I tend to agree with that. an experiment, even when statistically significant and repeated by others with similar results each time, is only conclusive within the frame of that experiment. if we start to consider dismissing the potential impact of extra variables so we can draw broader conclusions from an experience, we're not doing better than those who use their sighted impressions to draw conclusions about what they heard.
drawing conclusions doesn't have to be easy just because audiophiles want a simple black or white answer they can then go spam as truth. if rejecting universal statements about DACs or amps, gives me the legitimacy to reject all the empty anecdotes on the same ground, then I'm very happy with the status quo.

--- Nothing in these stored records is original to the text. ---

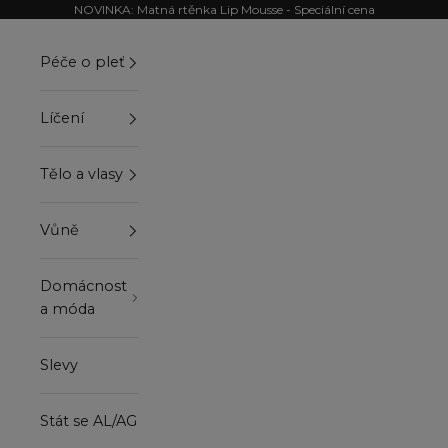
Přejít na obsah
NOVINKA: Matná rtěnka Lip Mousse - Speciální cena
Péče o pleť
Líčení
Tělo a vlasy
Vůně
Domácnost
a móda
Slevy
Stát se AL/AG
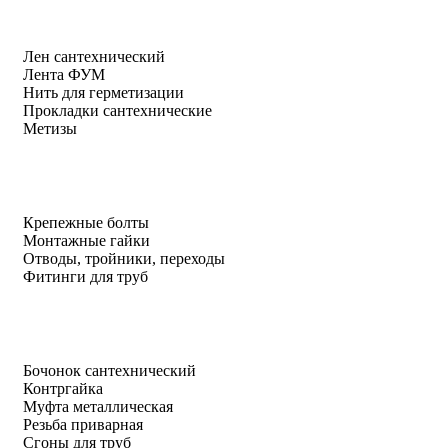
Лен сантехнический
Лента ФУМ
Нить для герметизации
Прокладки сантехнические
Метизы
Крепежные болты
Монтажные гайки
Отводы, тройники, переходы
Фитинги для труб
Бочонок сантехнический
Контргайка
Муфта металлическая
Резьба приварная
Сгоны для труб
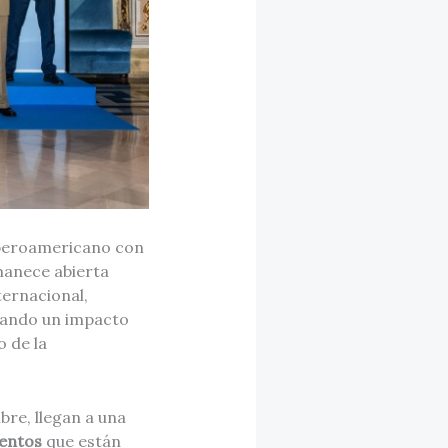
 iberoamericano con
manece abierta
ternacional,
eando un impacto
o de la
re, llegan a una
lentos
que están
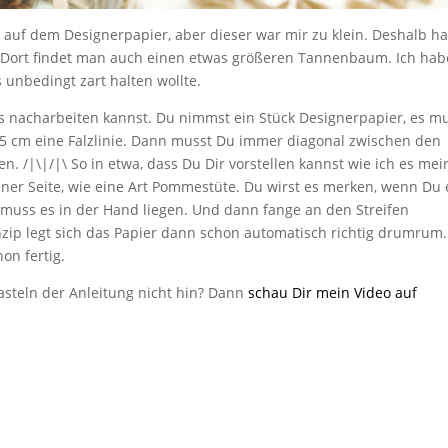
auf dem Designerpapier, aber dieser war mir zu klein. Deshalb h
 Dort findet man auch einen etwas größeren Tannenbaum. Ich hab
 unbedingt zart halten wollte.
u es nacharbeiten kannst. Du nimmst ein Stück Designerpapier, es m
e 5 cm eine Falzlinie. Dann musst Du immer diagonal zwischen den
en. /|\|/|\ So in etwa, dass Du Dir vorstellen kannst wie ich es mei
er Seite, wie eine Art Pommestüte. Du wirst es merken, wenn Du 
 muss es in der Hand liegen. Und dann fange an den Streifen
zip legt sich das Papier dann schon automatisch richtig drumrum
on fertig.
steln der Anleitung nicht hin? Dann
schau Dir mein Video auf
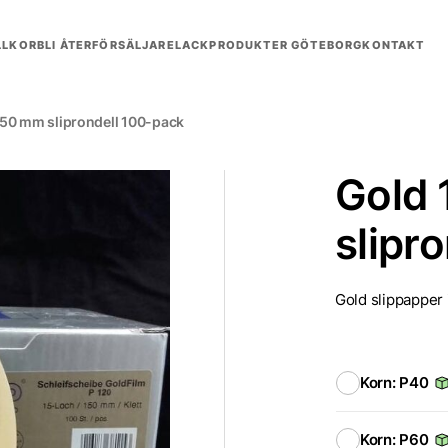
LLKOR
BLI ÅTERFÖRSÄLJARE
LACKPRODUKTER GÖTEBORG
KONTAKT
50 mm sliprondell 100-pack
Gold
slipr
Gold slippapper i
Korn: P40
Korn: P60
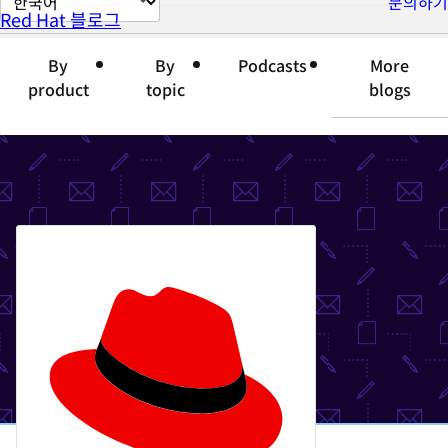
문의하기
Red Hat 블로그
이
지
By
By
Podcasts
More
언
product
topic
blogs
어
변
경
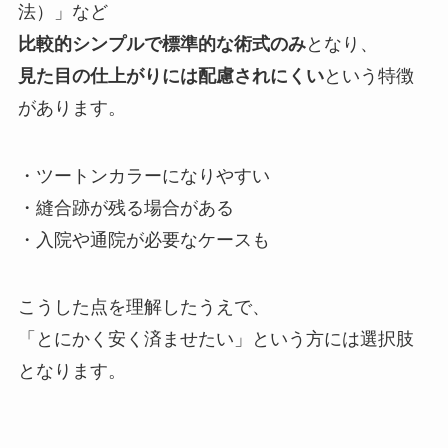
法）」など
比較的シンプルで標準的な術式のみ
となり、
見た目の仕上がりには配慮されにくい
という特徴
があります。
・ツートンカラーになりやすい
・縫合跡が残る場合がある
・入院や通院が必要なケースも
こうした点を理解したうえで、
「とにかく安く済ませたい」という方には選択肢
となります。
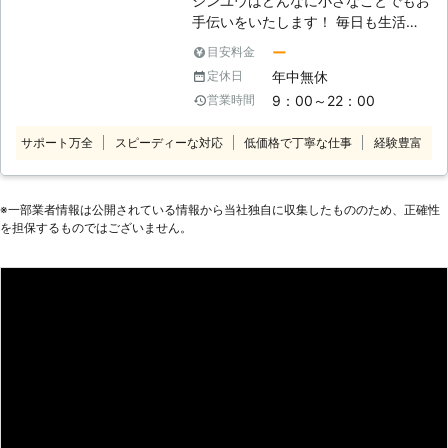
シンユウはどんなに小さなことでもお
手伝いをいたします！ 毎日も生活の
中で「ちょっとした人手が欲しい」と
ー
目安料金
き、ありませんか？ 体を動かせない
年中無休
定休日
ときの買い物や、一人暮らしの家具移
9：00～22：00
営業時間
動、テレビや電気機器の設置方法がわ
からない、時間がなくて掃除や家のこ
サポート万全
スピーディーな対応
低価格で丁寧な仕事
経験豊富
とが手に負えない……などなど。 そん
な時は無理をせず、ぜひシンユウをお
頼りください。 弊社はお客様のお困
りごとなら どんなに小さなことで
※⼀部業者情報は公開されている情報から当社独⾃に収集したもののため、正確性
を担保するものではございません。
も、少し困難なことでも、親切丁寧を
モットーにご対応いたします！ ◆家
事代行サービス、行っております
「仕事が忙しくて時間がない！」
「体をこわしてしまって家のことがで
きない……」 「長期家をあけなくては
ならなくなった」 こんなとき、ちょ
っとした手伝いが必要に感じたことは
ありませんか？ 高齢の親御さまの声
かけや、ペットのお世話、お庭の掃除
や送迎など、ちょっとしたことのご負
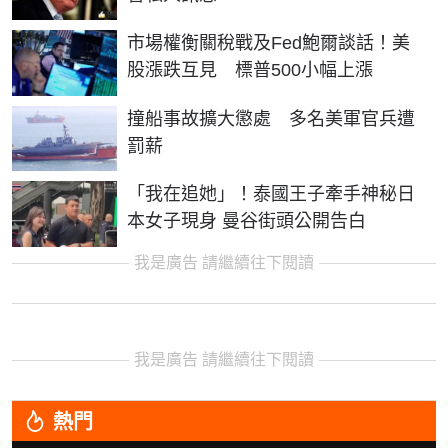
市場權衡關稅戰及Fed鮑爾談話！美
股漲跌互見 標普500小幅上漲
撞船事故擴大懲處 多名美軍官兵遭
罰薪
「我在追她」！泰國王子牽手神秘日
本女子現身 曼谷街頭公開告白
我是廣告 請繼續往下閱讀
我是廣告 請繼續往下閱讀
熱門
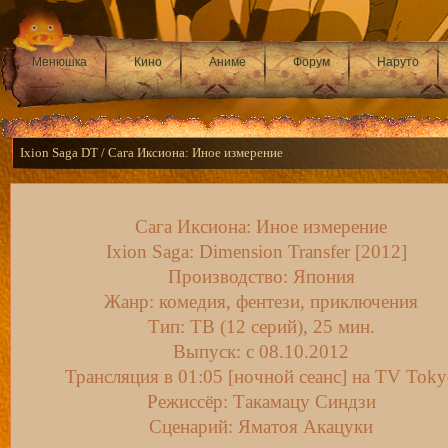
Менюшка
Кино
Аниме
Форум
Наруто
Ixion Saga DT / Сага Иксиона: Иное измерение
Сага Иксиона: Иное измерение
Ixion Saga: Dimension Transfer [2012]
Производство: Япония
Жанр: комедия, фентези, приключения
Тип: ТВ (12 серий), 25 мин.
Выпуск: c 08.10.2012
Трансляция в 01:05 [ночной сеанс] на TV Tok
Режиссёр: Такамацу Синдзи
Сценарий: Яматоя Акацуки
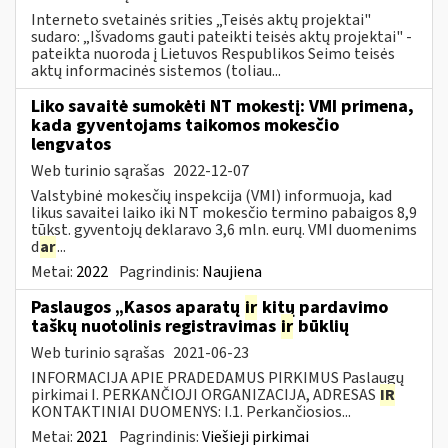
Interneto svetainės srities „Teisės aktų projektai"
sudaro: „Išvadoms gauti pateikti teisės aktų projektai" -
pateikta nuoroda į Lietuvos Respublikos Seimo teisės
aktų informacinės sistemos (toliau...
Liko savaitė sumokėti NT mokestį: VMI primena,
kada gyventojams taikomos mokesčio
lengvatos
Web turinio sąrašas
2022-12-07
Valstybinė mokesčių inspekcija (VMI) informuoja, kad
likus savaitei laiko iki NT mokesčio termino pabaigos 8,9
tūkst. gyventojų deklaravo 3,6 mln. eurų. VMI duomenims
d
ar
...
Metai:
2022
Pagrindinis:
Naujiena
Paslaugos „Kasos aparatų
ir
kitų pardavimo
taškų nuotolinis registravimas
ir
būklių
Web turinio sąrašas
2021-06-23
INFORMACIJA APIE PRADEDAMUS PIRKIMUS Paslaugų
pirkimai I. PERKANČIOJI ORGANIZACIJA, ADRESAS
IR
KONTAKTINIAI DUOMENYS: I.1. Perkančiosios...
Metai:
2021
Pagrindinis:
Viešieji pirkimai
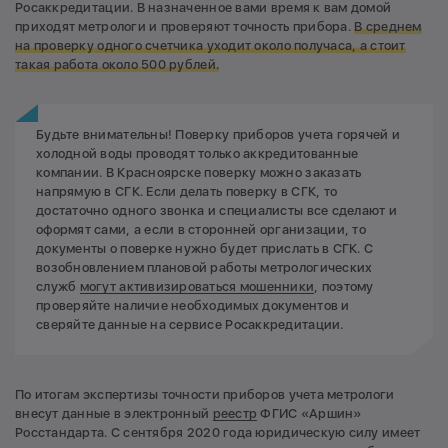
Росаккредитации. В назначенное вами время к вам домой
приходят метрологи и проверяют точность прибора.
В среднем
на проверку одного счетчика уходит около получаса, а стоит
такая работа около 500 рублей.
Будьте внимательны! Поверку приборов учета горячей и
холодной воды проводят только аккредитованные
компании. В Красноярске поверку можно заказать
напрямую в СГК. Если делать поверку в СГК, то
достаточно одного звонка и специалисты все сделают и
оформят сами, а если в сторонней организации, то
документы о поверке нужно будет прислать в СГК. С
возобновлением плановой работы метрологических
служб
могут активизироваться мошенники
, поэтому
проверяйте наличие необходимых документов и
сверяйте данные на сервисе Росаккредитации.
По итогам экспертизы точности приборов учета метрологи
внесут данные в электронный
реестр
ФГИС «Аршин»
Росстандарта. С сентября 2020 года юридическую силу имеет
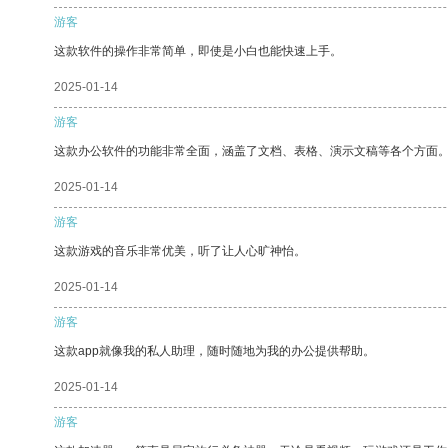
游客
这款软件的操作非常简单，即使是小白也能快速上手。
2025-01-14
游客
这款办公软件的功能非常全面，涵盖了文档、表格、演示文稿等各个方面
2025-01-14
游客
这款游戏的音乐非常优美，听了让人心旷神怡。
2025-01-14
游客
这款app就像我的私人助理，随时随地为我的办公提供帮助。
2025-01-14
游客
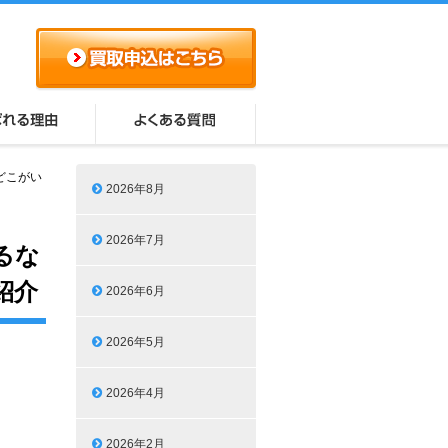
どこがい
2026年8月
2026年7月
るな
紹介
2026年6月
2026年5月
2026年4月
2026年2月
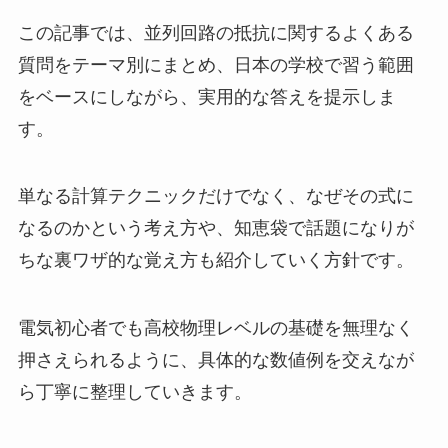
この記事では、並列回路の抵抗に関するよくある
質問をテーマ別にまとめ、日本の学校で習う範囲
をベースにしながら、実用的な答えを提示しま
す。
単なる計算テクニックだけでなく、なぜその式に
なるのかという考え方や、知恵袋で話題になりが
ちな裏ワザ的な覚え方も紹介していく方針です。
電気初心者でも高校物理レベルの基礎を無理なく
押さえられるように、具体的な数値例を交えなが
ら丁寧に整理していきます。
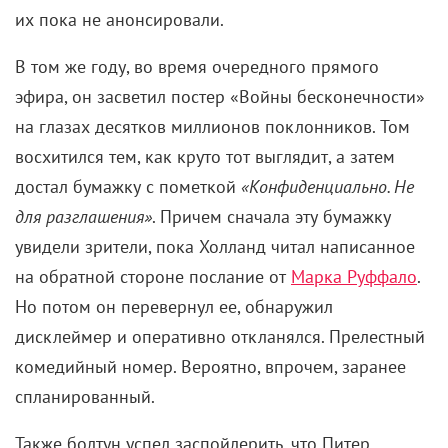
их пока не анонсировали.
В том же году, во время очередного прямого
эфира, он засветил постер «Войны бесконечности»
на глазах десятков миллионов поклонников. Том
восхитился тем, как круто тот выглядит, а затем
достал бумажку с пометкой
«Конфиденциально. Не
для разглашения»
. Причем сначала эту бумажку
увидели зрители, пока Холланд читал написанное
на обратной стороне послание от
Марка Руффало
.
Но потом он перевернул ее, обнаружил
дисклеймер и оперативно откланялся. Прелестный
комедийный номер. Вероятно, впрочем, заранее
спланированный.
Также болтун успел заспойлерить, что Питер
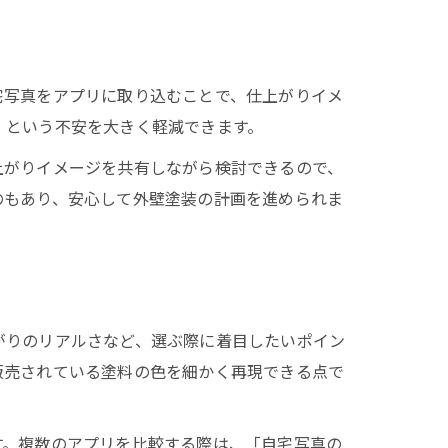
宅写真をアプリに取り込むことで、仕上がりイメ
」という不安を大きく軽減できます。
要性
上がりイメージを共有しながら検討できるので、
のもあり、安心して外壁塗装の計画を進められま
がりのリアルさなど、選ぶ際に着目したいポイン
販売されている塗料の色を細かく再現できる点で
す。複数のアプリを比較する際は、「自宅写真の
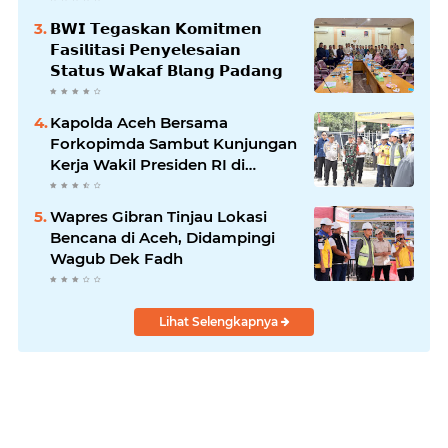
𝗕𝗪𝗜 𝗧𝗲𝗴𝗮𝘀𝗸𝗮𝗻 𝗞𝗼𝗺𝗶𝘁𝗺𝗲𝗻
𝗙𝗮𝘀𝗶𝗹𝗶𝘁𝗮𝘀𝗶 𝗣𝗲𝗻𝘆𝗲𝗹𝗲𝘀𝗮𝗶𝗮𝗻
𝗦𝘁𝗮𝘁𝘂𝘀 𝗪𝗮𝗸𝗮𝗳 𝗕𝗹𝗮𝗻𝗴 𝗣𝗮𝗱𝗮𝗻𝗴
Kapolda Aceh Bersama
Forkopimda Sambut Kunjungan
Kerja Wakil Presiden RI di
Kabupaten Bireuen
Wapres Gibran Tinjau Lokasi
Bencana di Aceh, Didampingi
Wagub Dek Fadh
Lihat Selengkapnya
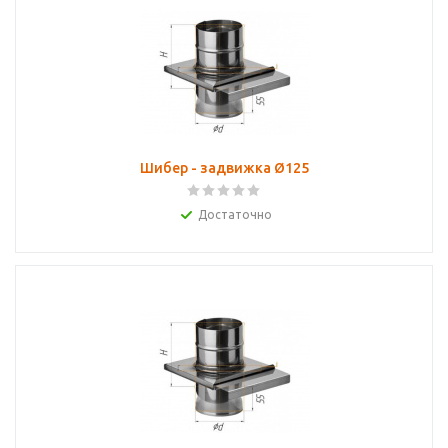
Шибер - задвижка Ø125
Достаточно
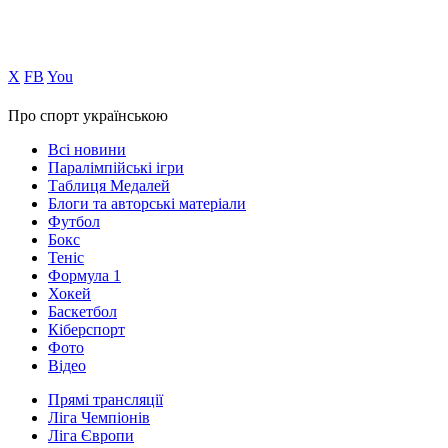
Х
FB
You
Про спорт українською
Всі новини
Паралімпійські ігри
Таблиця Медалей
Блоги та авторські матеріали
Футбол
Бокс
Теніс
Формула 1
Хокей
Баскетбол
Кіберспорт
Фото
Відео
Прямі трансляції
Ліга Чемпіонів
Ліга Європи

about humans having better hearing when young, one pretty obvious reason is that we don't regrow damaged hair cells as we grow old(FU birds!)
"...the evidence would seem to suggest that distinctive amplifier sounds, if they exist at all, are so minute that they form a poor basis for choosing one amplifier over another. Certainly there are differences between amps, but we are unlikely to hear them." -Stereo Review January 1987 Pg 78 https://www.americanradiohistory.com/Archive-HiFI-Stereo/80s/HiFi-Stereo-Review-1987-01.pdf
To find out if this test holds true for your own equipment, you get off your butt and do a similar experiment for yourself. I’ve done that. So have a lot of other people around here. We’re the ones who have found out the same thing Stereo Review did and you said it didn’t count because we didn’t do a stringent enough published test. Now you’ve got that and you go back to individual circumstances again. You just don’t want to know.